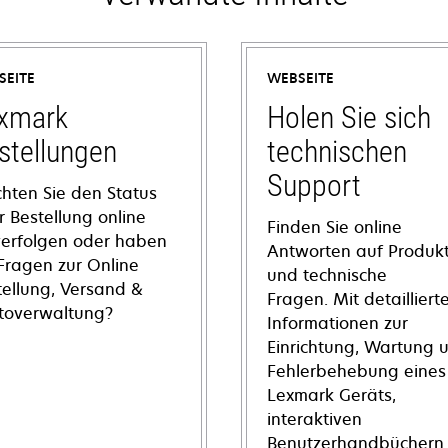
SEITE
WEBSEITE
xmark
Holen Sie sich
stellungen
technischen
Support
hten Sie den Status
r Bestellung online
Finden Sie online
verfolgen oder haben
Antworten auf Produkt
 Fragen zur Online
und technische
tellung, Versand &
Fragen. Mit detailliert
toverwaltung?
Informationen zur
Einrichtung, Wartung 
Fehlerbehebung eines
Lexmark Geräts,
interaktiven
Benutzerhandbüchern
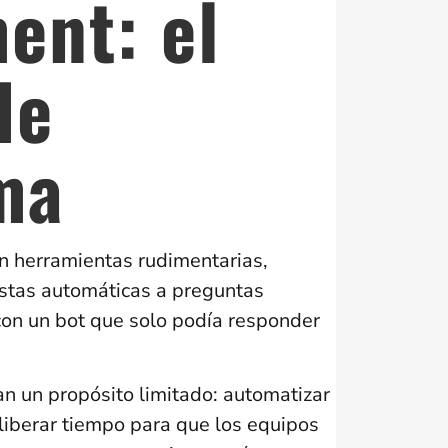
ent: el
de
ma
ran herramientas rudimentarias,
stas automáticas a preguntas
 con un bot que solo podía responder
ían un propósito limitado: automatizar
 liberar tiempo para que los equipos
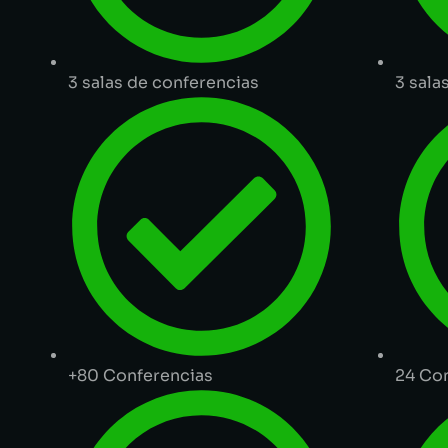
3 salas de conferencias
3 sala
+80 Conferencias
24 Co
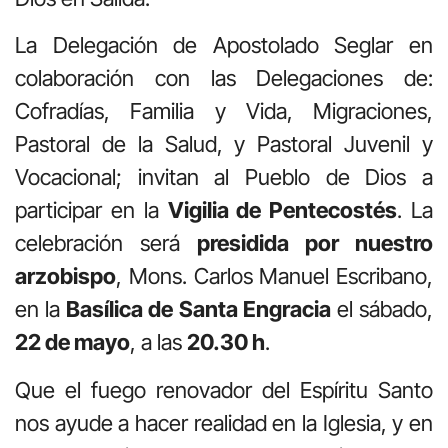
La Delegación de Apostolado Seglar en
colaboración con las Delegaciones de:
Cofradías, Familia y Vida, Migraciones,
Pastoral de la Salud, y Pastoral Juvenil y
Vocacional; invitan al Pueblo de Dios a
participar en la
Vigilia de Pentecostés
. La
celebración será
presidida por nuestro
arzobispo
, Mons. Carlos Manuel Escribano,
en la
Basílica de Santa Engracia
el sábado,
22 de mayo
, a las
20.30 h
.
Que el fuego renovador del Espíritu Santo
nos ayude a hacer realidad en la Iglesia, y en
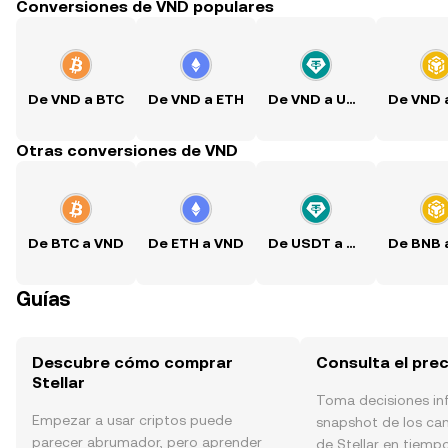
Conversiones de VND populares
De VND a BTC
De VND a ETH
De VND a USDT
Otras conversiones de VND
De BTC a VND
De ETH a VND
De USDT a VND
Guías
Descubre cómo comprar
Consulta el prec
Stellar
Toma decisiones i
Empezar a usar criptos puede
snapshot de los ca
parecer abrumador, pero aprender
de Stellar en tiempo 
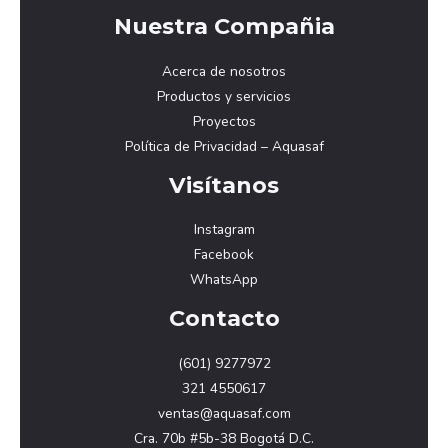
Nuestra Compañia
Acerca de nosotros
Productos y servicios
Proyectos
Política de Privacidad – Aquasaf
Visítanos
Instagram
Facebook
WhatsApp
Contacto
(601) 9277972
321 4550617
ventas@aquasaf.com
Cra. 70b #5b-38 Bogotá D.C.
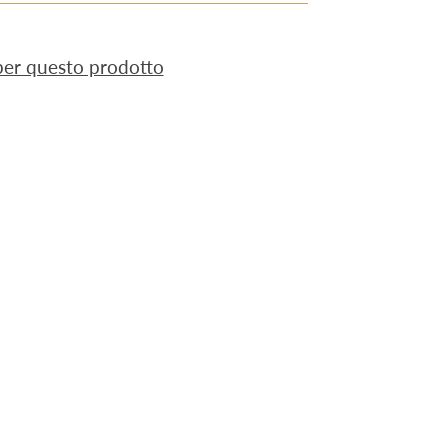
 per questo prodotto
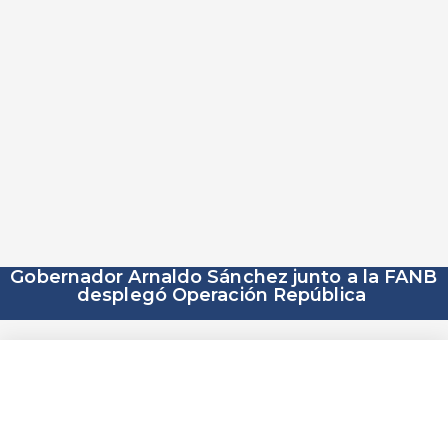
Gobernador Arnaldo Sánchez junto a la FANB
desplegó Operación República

WHAT TO WORK ON — Return the preceding entries exactly, each word as given, but leave out any picture.

FINISHED TASK —
SEITE
WEBSEITE
xmark
Holen Sie sich
stellungen
technischen
Support
hten Sie den Status
r Bestellung online
Finden Sie online
verfolgen oder haben
Antworten auf Produkt
 Fragen zur Online
und technische
tellung, Versand &
Fragen. Mit detailliert
toverwaltung?
Informationen zur
Einrichtung, Wartung 
Fehlerbehebung eines
Lexmark Geräts,
interaktiven
Benutzerhandbüchern
ent: el
de
ma
ran herramientas rudimentarias,
stas automáticas a preguntas
 con un bot que solo podía responder
ían un propósito limitado: automatizar
 liberar tiempo para que los equipos
3 salas de conferencias
3 sala
+80 Conferencias
24 Co
La Delegación de Apostolado Seglar en
colaboración con las Delegaciones de:
Cofradías, Familia y Vida, Migraciones,
Pastoral de la Salud, y Pastoral Juvenil y
Vocacional; invitan al Pueblo de Dios a
participar en la
Vigilia de Pentecostés
. La
celebración será
presidida por nuestro
arzobispo
, Mons. Carlos Manuel Escribano,
en la
Basílica de Santa Engracia
el sábado,
22 de mayo
, a las
20.30 h
.
Que el fuego renovador del Espíritu Santo
nos ayude a hacer realidad en la Iglesia, y en
Conversiones de VND populares
De VND a BTC
De VND a ETH
De VND a USDT
Otras conversiones de VND
De BTC a VND
De ETH a VND
De USDT a VND
Guías
Descubre cómo comprar
Consulta el prec
Stellar
Toma decisiones i
Empezar a usar criptos puede
snapshot de los ca
parecer abrumador, pero aprender
de Stellar en tiempo 
Nuestra Compañia
Acerca de nosotros
Productos y servicios
Proyectos
Política de Privacidad – Aquasaf
Visítanos
Instagram
Facebook
WhatsApp
Contacto
(601) 9277972
321 4550617
ventas@aquasaf.com
Cra. 70b #5b-38 Bogotá D.C.
 per questo prodotto
Gobernador Arnaldo Sánchez junto a la FANB
desplegó Operación República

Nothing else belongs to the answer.